Tell us about your experience getting into Sundance. Are there any pointers for filmmakers for getting accepted?
It was never our intention to submit to festivals - we just wanted to make something. Jessie, Sarah, and myself all love and have watched so many films, good and bad; it's easy to complain about boring, repetitive, bad movies instead of making your own. Discovering weird, out-of-the-box filmmakers like Todd Solondz inspired us to make riskier choices because we found them amusing and assumed if it genuinely made us laugh and care, it might do the same for other people!

If you had to make the film all over again, would you do anything different? I'd love to do it all over again, just to re-live the experience. But not because I feel there is anything to change. We are very proud of what we made.

What’s next for your film? Do you have distribution? If so, when and how can people see it and if not, what are your hopes for the film?
We've submitted to a few other festivals; just playing the waiting game at this point. As of now it will be screening a few times at Sundance and then directly after at the Santa Barbara Film festival. Distribution would be very exciting, but getting into Sundance has already exceeded our expectations.

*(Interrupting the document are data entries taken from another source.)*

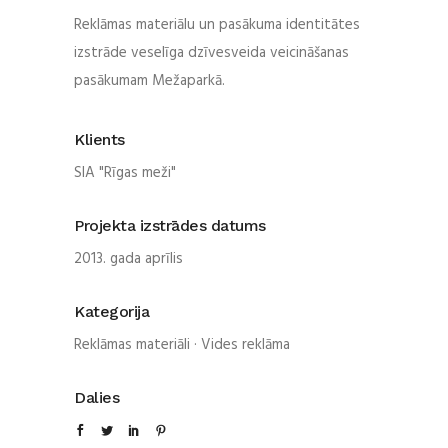
Reklāmas materiālu un pasākuma identitātes
izstrāde veselīga dzīvesveida veicināšanas
pasākumam Mežaparkā.
Klients
SIA "Rīgas meži"
Projekta izstrādes datums
2013. gada aprīlis
Kategorija
Reklāmas materiāli
·
Vides reklāma
Dalies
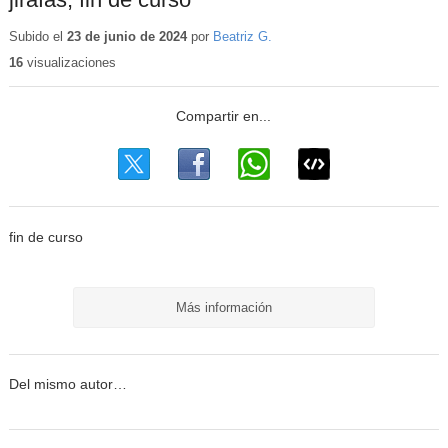
Subido el
23 de junio de 2024
por
Beatriz G.
16
visualizaciones
fin de curso
Más información
Del mismo autor…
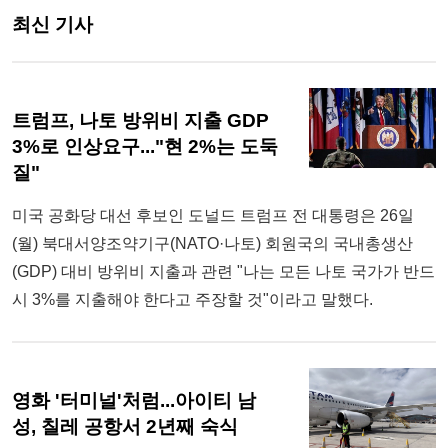
최신 기사
트럼프, 나토 방위비 지출 GDP
3%로 인상요구..."현 2%는 도둑
질"
미국 공화당 대선 후보인 도널드 트럼프 전 대통령은 26일
(월) 북대서양조약기구(NATO·나토) 회원국의 국내총생산
(GDP) 대비 방위비 지출과 관련 "나는 모든 나토 국가가 반드
시 3%를 지출해야 한다고 주장할 것"이라고 말했다.
영화 '터미널'처럼...아이티 남
성, 칠레 공항서 2년째 숙식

Can you provide any advice to other filmmakers who dream of getting their films made and into Sundance?
Entertain yourself. Don't make it for Sundance, or anyone. Make something for yourself, it's the most rewarding. And then if other people like it, you'll feel even greater. But if they don't, you followed your instincts, you're figuring out your voice, and who cares what anyone else thinks? Haters gonna hate.